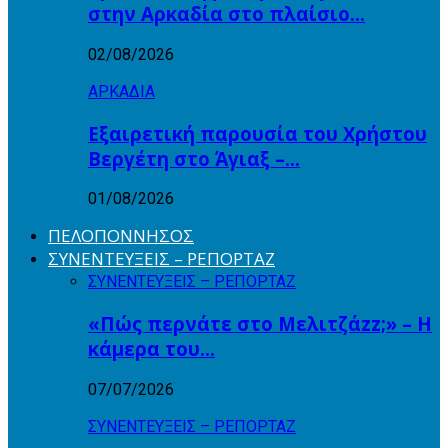
στην Αρκαδία στο πλαίσιο…
02/08/2026
ΑΡΚΑΔΙΑ
Εξαιρετική παρουσία του Χρήστου
Βεργέτη στο Άγιαξ –…
01/08/2026
ΠΕΛΟΠΟΝΝΗΣΟΣ
ΣΥΝΕΝΤΕΥΞΕΙΣ – ΡΕΠΟΡΤΑΖ
ΣΥΝΕΝΤΕΥΞΕΙΣ – ΡΕΠΟΡΤΑΖ
«Πώς περνάτε στο Μελιτζάzz;» – Η
κάμερα του…
07/07/2026
ΣΥΝΕΝΤΕΥΞΕΙΣ – ΡΕΠΟΡΤΑΖ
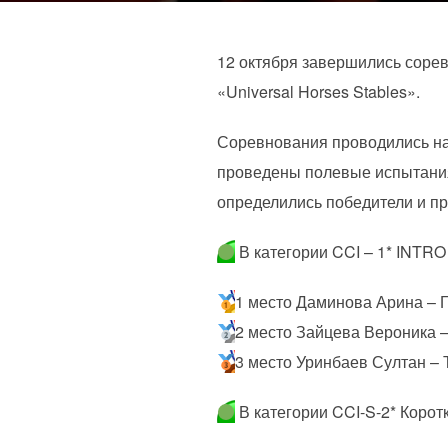
12 октября завершились сорев
«Universal Horses Stables».
Соревнования проводились на
проведены полевые испытания 
определились победители и п
В категории CCI – 1* INTRO
1 место Даминова Арина – 
2 место Зайцева Вероника –
3 место Уринбаев Султан – 
В категории CCI-S-2* Коро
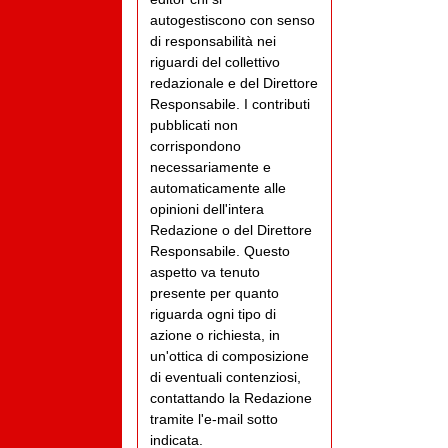
autogestiscono con senso
di responsabilità nei
riguardi del collettivo
redazionale e del Direttore
Responsabile. I contributi
pubblicati non
corrispondono
necessariamente e
automaticamente alle
opinioni dell'intera
Redazione o del Direttore
Responsabile. Questo
aspetto va tenuto
presente per quanto
riguarda ogni tipo di
azione o richiesta, in
un'ottica di composizione
di eventuali contenziosi,
contattando la Redazione
tramite l'e-mail sotto
indicata.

□ □ □

About this exercise
In the records above, locate the line with "12 октября завершились сорев"; output it and each line after it through the last one, exactly, omitting pictures.

Response to the task
12 октября завершились сорев
«Universal Horses Stables».
Соревнования проводились на
проведены полевые испытания 
определились победители и п
В категории CCI – 1* INTRO
1 место Даминова Арина – 
2 место Зайцева Вероника –
3 место Уринбаев Султан – 
В категории CCI-S-2* Коро
autogestiscono con senso
di responsabilità nei
riguardi del collettivo
redazionale e del Direttore
Responsabile. I contributi
pubblicati non
corrispondono
necessariamente e
automaticamente alle
opinioni dell'intera
Redazione o del Direttore
Responsabile. Questo
aspetto va tenuto
presente per quanto
riguarda ogni tipo di
azione o richiesta, in
un'ottica di composizione
di eventuali contenziosi,
contattando la Redazione
tramite l'e-mail sotto
indicata.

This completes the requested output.